- 9to5Google reported on May 3, 2026 that Google’s full Gemini app redesign has begun a limited rollout on iOS.
- The homepage replaces the existing prompt with a pill-shaped box; voice input and Gemini Live remain on the right, with a “+” button opening a bottom-sheet for Photos, Camera, recent images, Files, Notebooks, and uploads.
- The model picker moves back to a top-left dropdown; the redesign uses thin, rounded outline icons and a colorful pulsating gradient background that fully leverages when prompts are entered.
- On iOS specifically, the redesign heavily uses Liquid Glass — Apple’s translucent material introduced earlier this week — going further than the initial Liquid Glass support that landed days earlier.
What Happened
Google’s full Gemini app redesign surfaced in a limited iOS rollout on May 3, 2026, according to 9to5Google. The publication reports a small number of iOS users seeing the redesign in the past 24 hours.
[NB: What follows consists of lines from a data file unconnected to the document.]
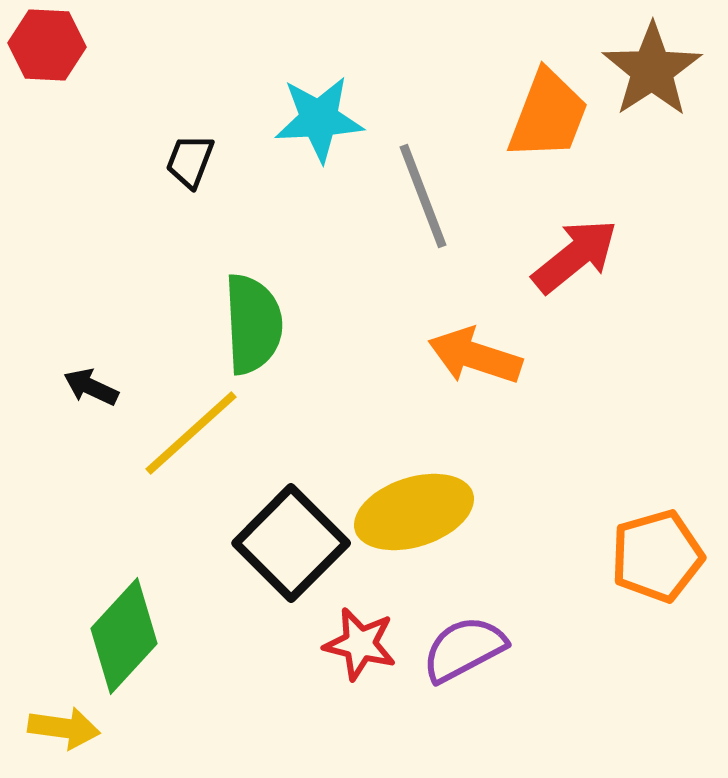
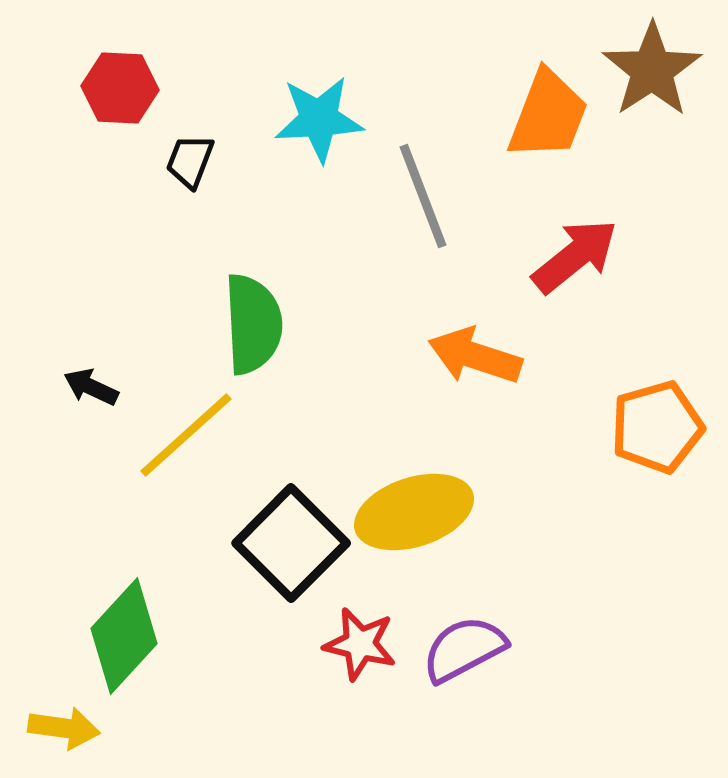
red hexagon: moved 73 px right, 43 px down
yellow line: moved 5 px left, 2 px down
orange pentagon: moved 129 px up
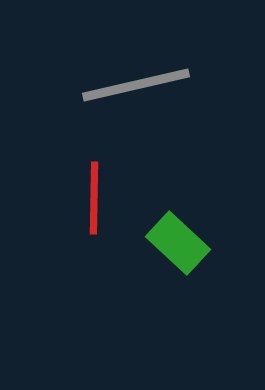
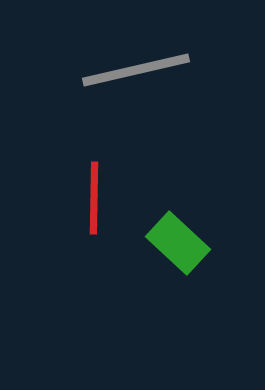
gray line: moved 15 px up
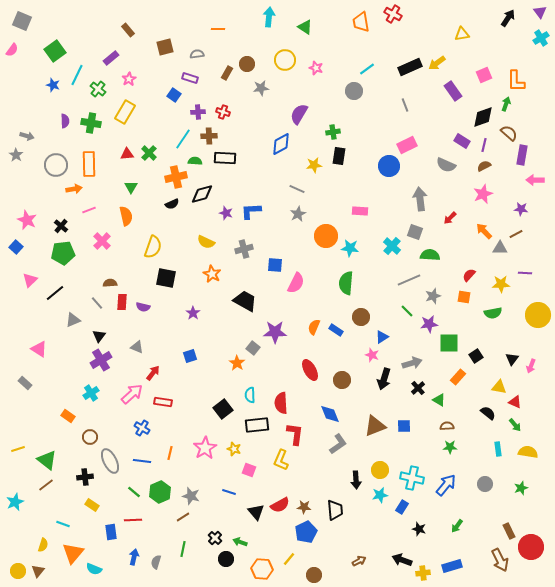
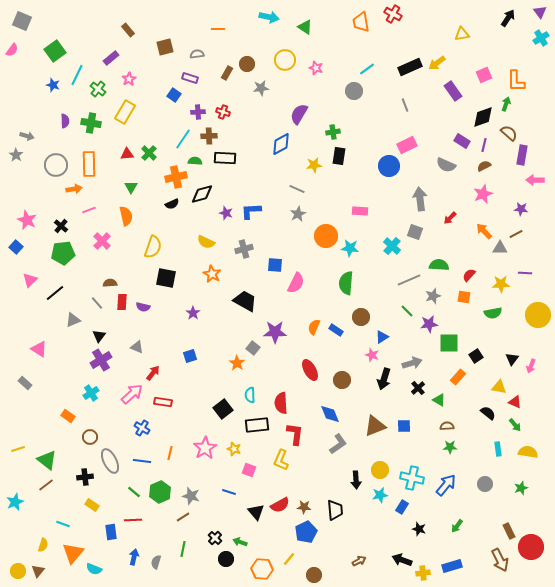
cyan arrow at (269, 17): rotated 96 degrees clockwise
green semicircle at (430, 255): moved 9 px right, 10 px down
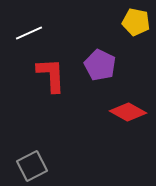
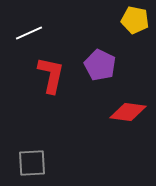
yellow pentagon: moved 1 px left, 2 px up
red L-shape: rotated 15 degrees clockwise
red diamond: rotated 21 degrees counterclockwise
gray square: moved 3 px up; rotated 24 degrees clockwise
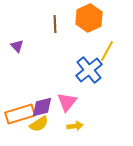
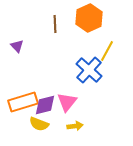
blue cross: rotated 8 degrees counterclockwise
purple diamond: moved 3 px right, 2 px up
orange rectangle: moved 3 px right, 12 px up
yellow semicircle: rotated 54 degrees clockwise
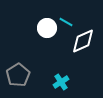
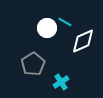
cyan line: moved 1 px left
gray pentagon: moved 15 px right, 11 px up
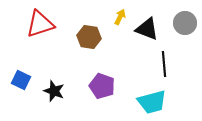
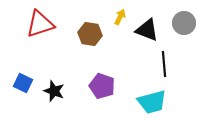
gray circle: moved 1 px left
black triangle: moved 1 px down
brown hexagon: moved 1 px right, 3 px up
blue square: moved 2 px right, 3 px down
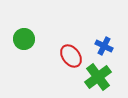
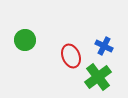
green circle: moved 1 px right, 1 px down
red ellipse: rotated 15 degrees clockwise
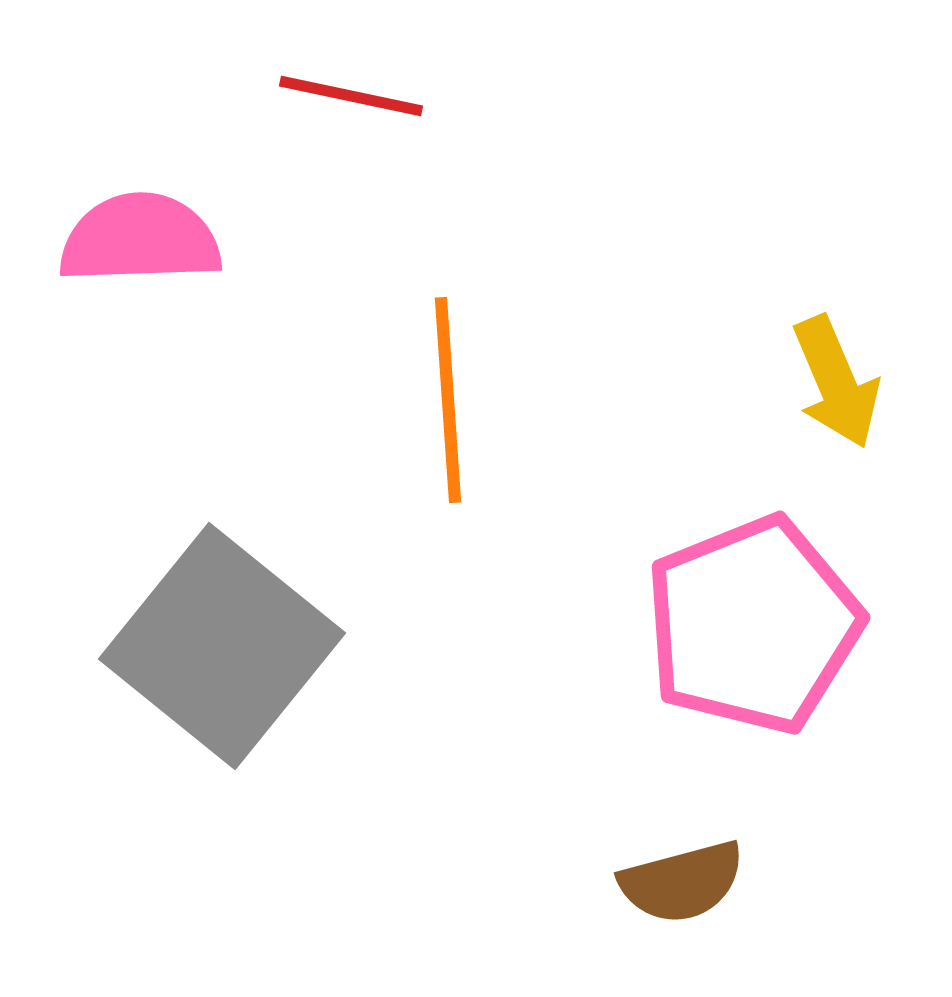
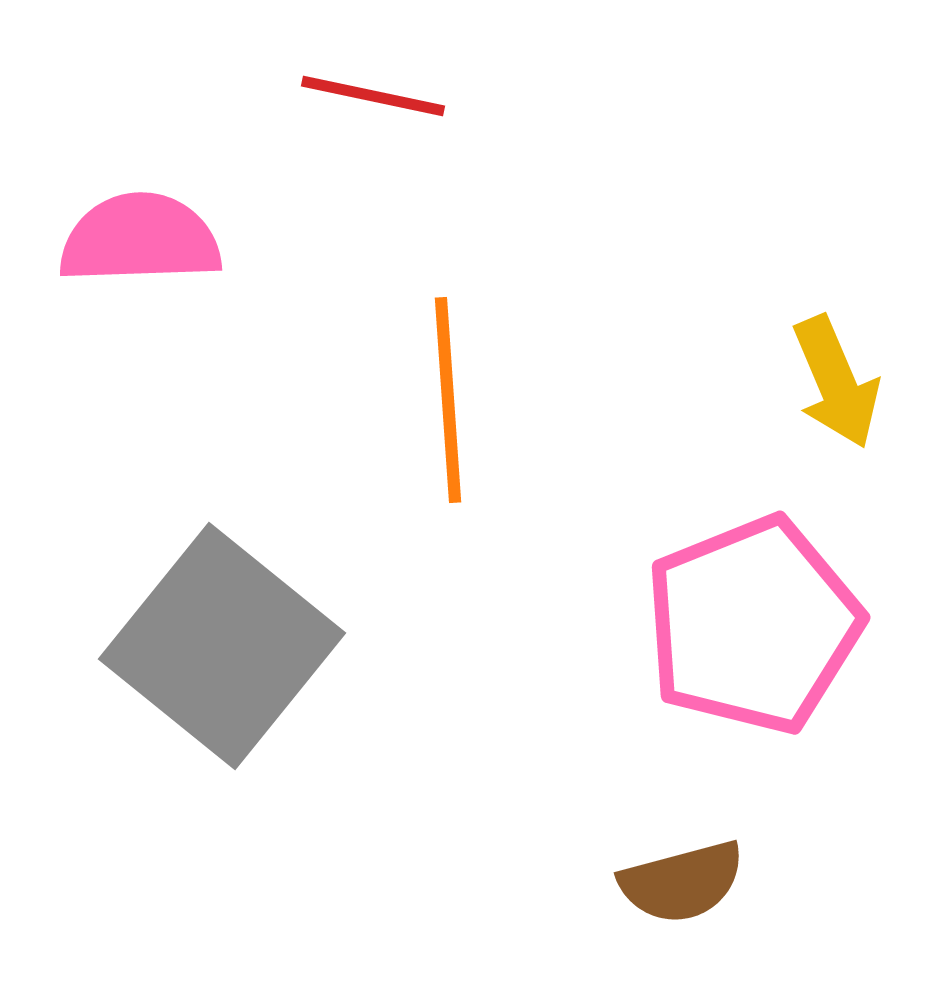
red line: moved 22 px right
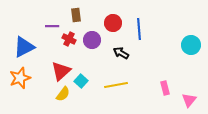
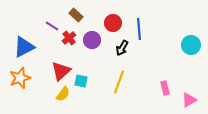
brown rectangle: rotated 40 degrees counterclockwise
purple line: rotated 32 degrees clockwise
red cross: moved 1 px up; rotated 24 degrees clockwise
black arrow: moved 1 px right, 5 px up; rotated 91 degrees counterclockwise
cyan square: rotated 32 degrees counterclockwise
yellow line: moved 3 px right, 3 px up; rotated 60 degrees counterclockwise
pink triangle: rotated 21 degrees clockwise
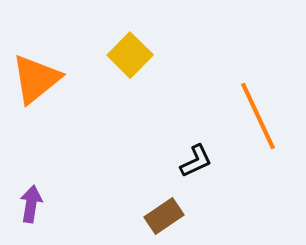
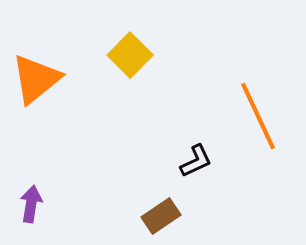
brown rectangle: moved 3 px left
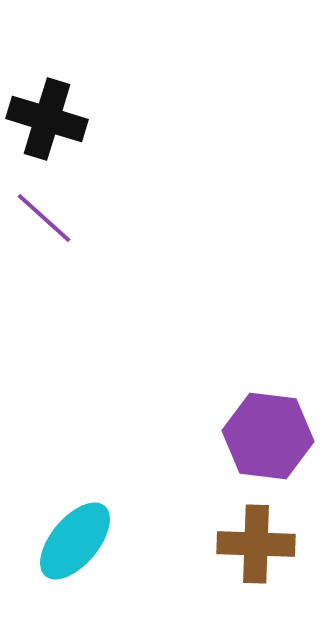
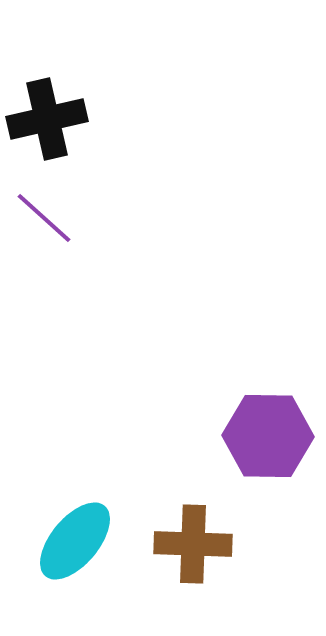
black cross: rotated 30 degrees counterclockwise
purple hexagon: rotated 6 degrees counterclockwise
brown cross: moved 63 px left
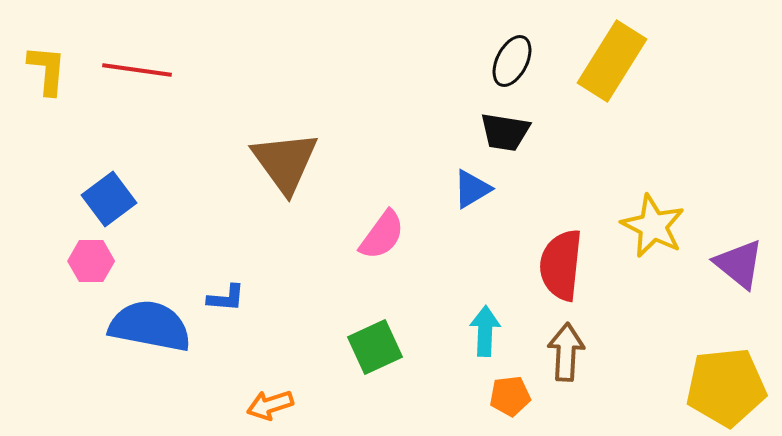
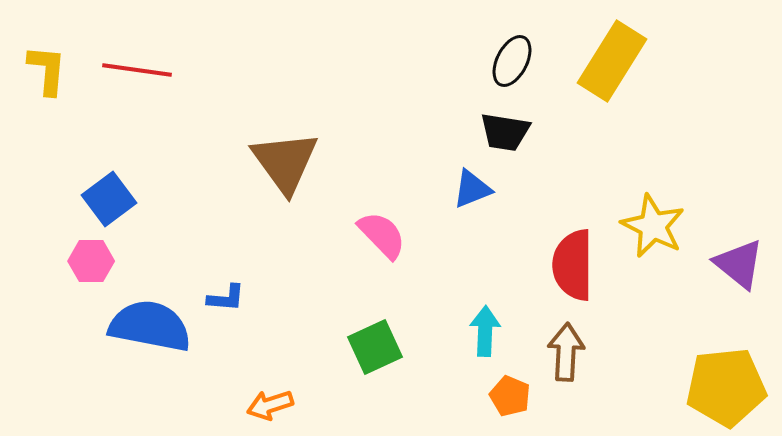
blue triangle: rotated 9 degrees clockwise
pink semicircle: rotated 80 degrees counterclockwise
red semicircle: moved 12 px right; rotated 6 degrees counterclockwise
orange pentagon: rotated 30 degrees clockwise
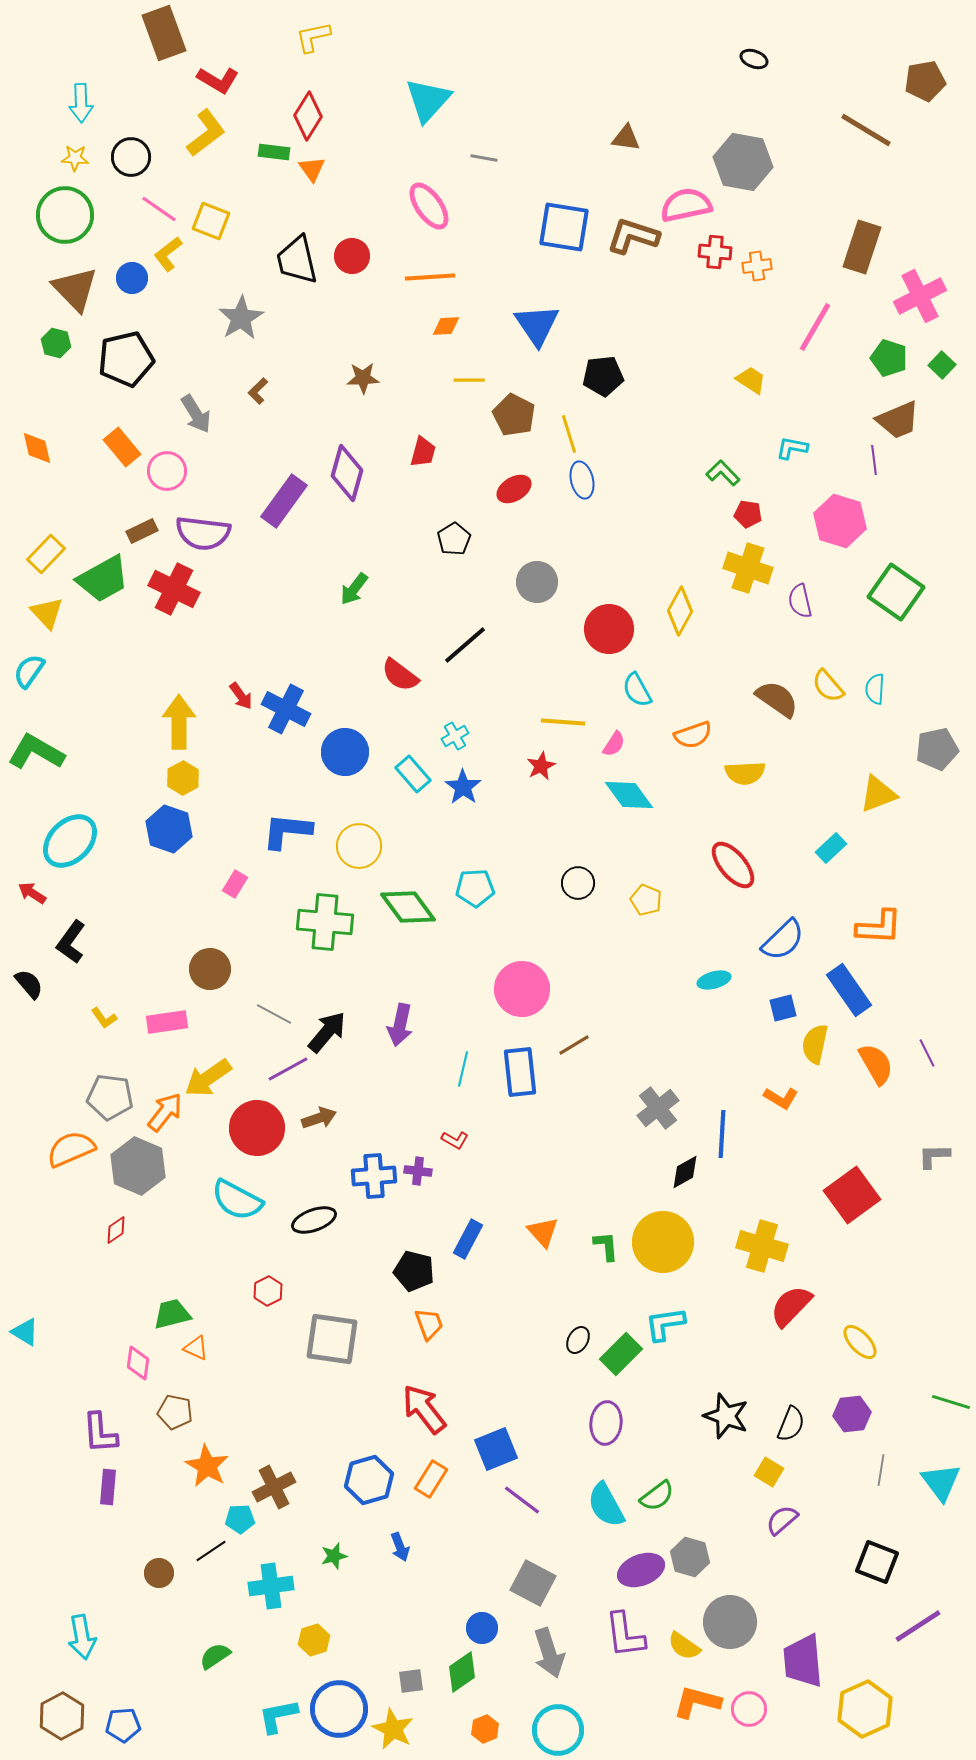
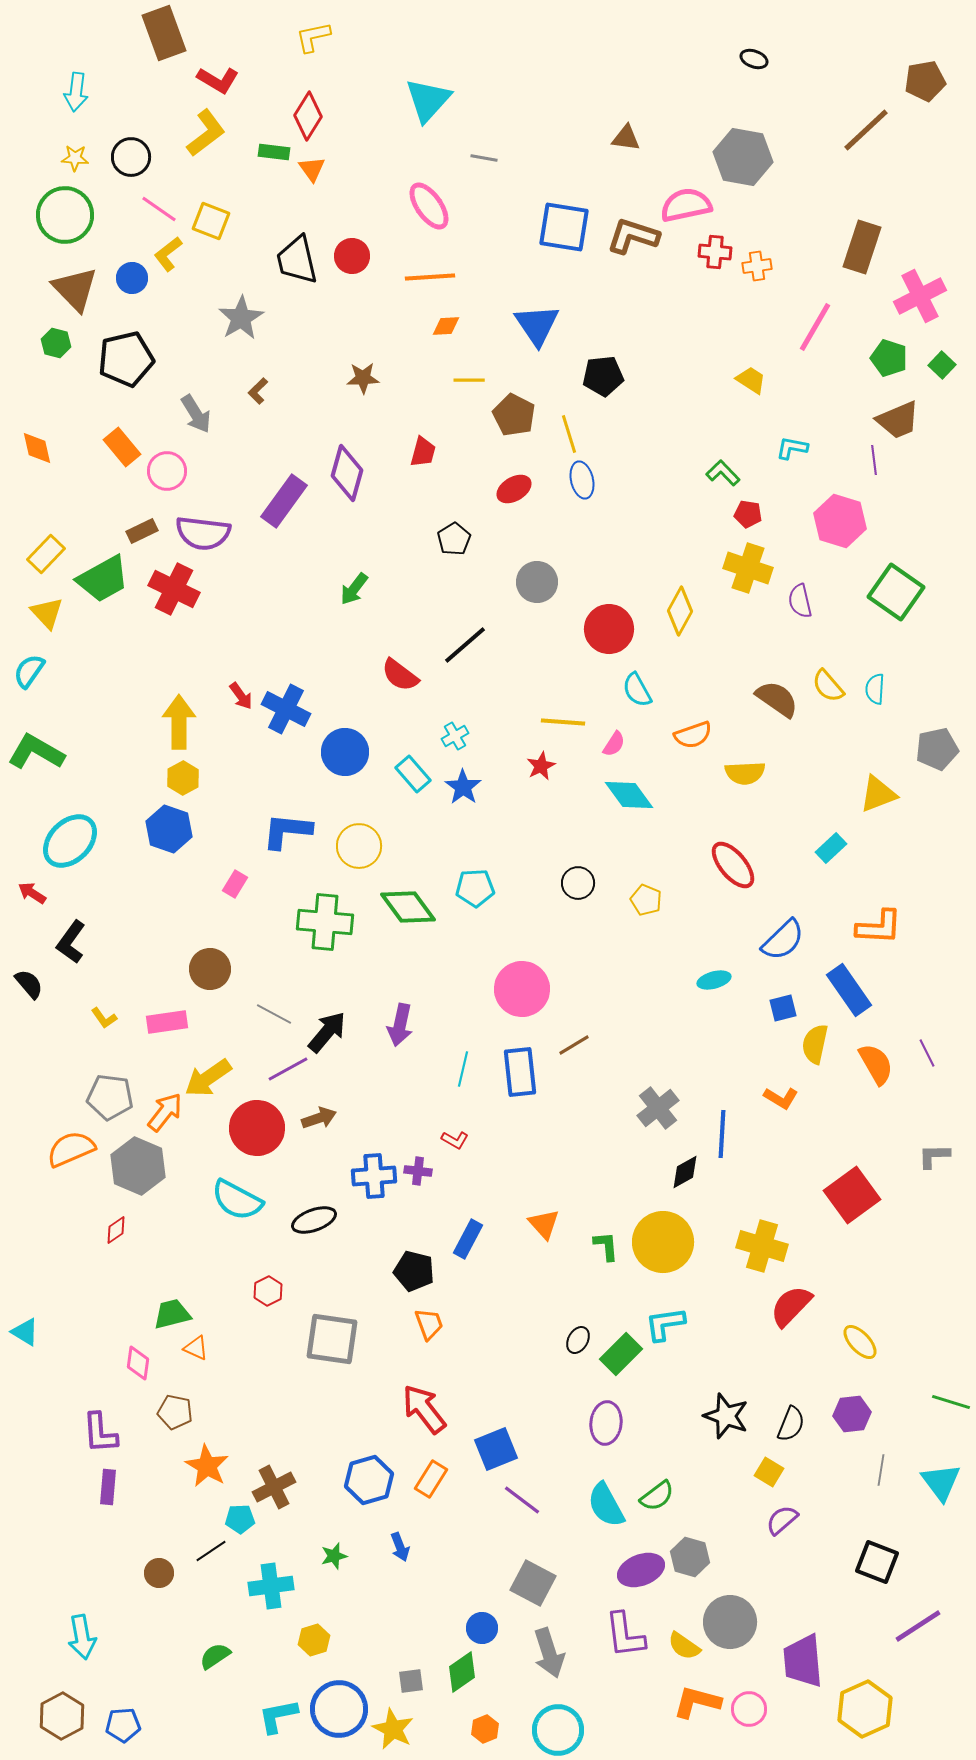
cyan arrow at (81, 103): moved 5 px left, 11 px up; rotated 9 degrees clockwise
brown line at (866, 130): rotated 74 degrees counterclockwise
gray hexagon at (743, 162): moved 5 px up
orange triangle at (543, 1232): moved 1 px right, 8 px up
The redesign overhauls every part of the UI: homepage, prompt box, tools menu, model picker, navigation drawer, and chat thinking-steps placement.
Why It Matters
Gemini’s app design has been an explicit competitive front against ChatGPT throughout 2025-2026. ChatGPT‘s mobile interface has stayed stable while Google has iterated through several Gemini-app revisions. The current redesign consolidates a unified tool surface that Google has been testing on Android, desktop web, and (already live) Gemini for Mac, suggesting cross-platform parity is the medium-term goal. The Liquid Glass-heavy iOS treatment also signals Google’s continued willingness to lean into Apple’s design language on iOS — uncommon among Google’s first-party iOS apps historically.
Technical Details
The homepage now shows a pill-shaped prompt box. Voice input and Gemini Live remain on the right side. A “+” button opens a bottom sheet with a carousel: Photos, Camera, recent images at the top, then Files, Notebooks, and “More uploads” at the bottom. Below the carousel is a tools list with descriptions: Images, Videos, Music, Canvas, Deep research, and Guided learning. The greeting is centered above the prompt: “Hi [name], what’s on your mind?” with the Gemini spark above it. The headline visual change is a colorful pulsating gradient background that fully leverages once a prompt is entered.
The model picker has moved back to the top-left as a dropdown menu, after previous experimentation with other placements. The icon set has switched to thin, rounded outlines. The navigation drawer changes the account switcher placement: Google has moved it to the bottom, a notable departure from first-party Google app conventions. The “See thinking steps” element in chats has moved from inline display to the overflow menu, with the thought process now appearing as a bottom sheet when invoked.
On iOS specifically, the redesign uses Liquid Glass — Apple’s translucent material — substantially. This goes further than the initial Liquid Glass support 9to5Google reported earlier in the week. Android behavior in this redesign was not yet visible at the time of 9to5Google’s reporting. The rollout pattern suggests Google is testing iOS first, with Android likely to follow once iOS feedback surfaces.
Who’s Affected
Gemini’s existing user base — particularly the iOS subset — is the directly affected group. Power users who have configured workflows around the previous tool layouts will need to relearn surface placement. ChatGPT, Claude, and Perplexity face an updated competitive surface for mobile AI experience that prioritizes a more visually distinctive treatment. Apple gains a high-profile third-party showcase of Liquid Glass on a major app, supporting Apple’s design-system rollout. Mobile-app design teams across the AI industry will study Gemini’s specific choices — particularly the unified tool surface and the gradient-background motion — for cues on what Google considers tested-and-shippable.
What’s Next
The rollout is currently limited; broader iOS availability and the Android counterpart are likely to follow over the next several weeks. Watch for Google’s own announcement (typically a blog post or Sundar Pichai social post) confirming the redesign and detailing the full feature changes. The bottom-sheet thinking-steps treatment is particularly worth tracking — if it sticks, expect ChatGPT and Claude to follow with similar progressive-disclosure patterns rather than inline reasoning displays.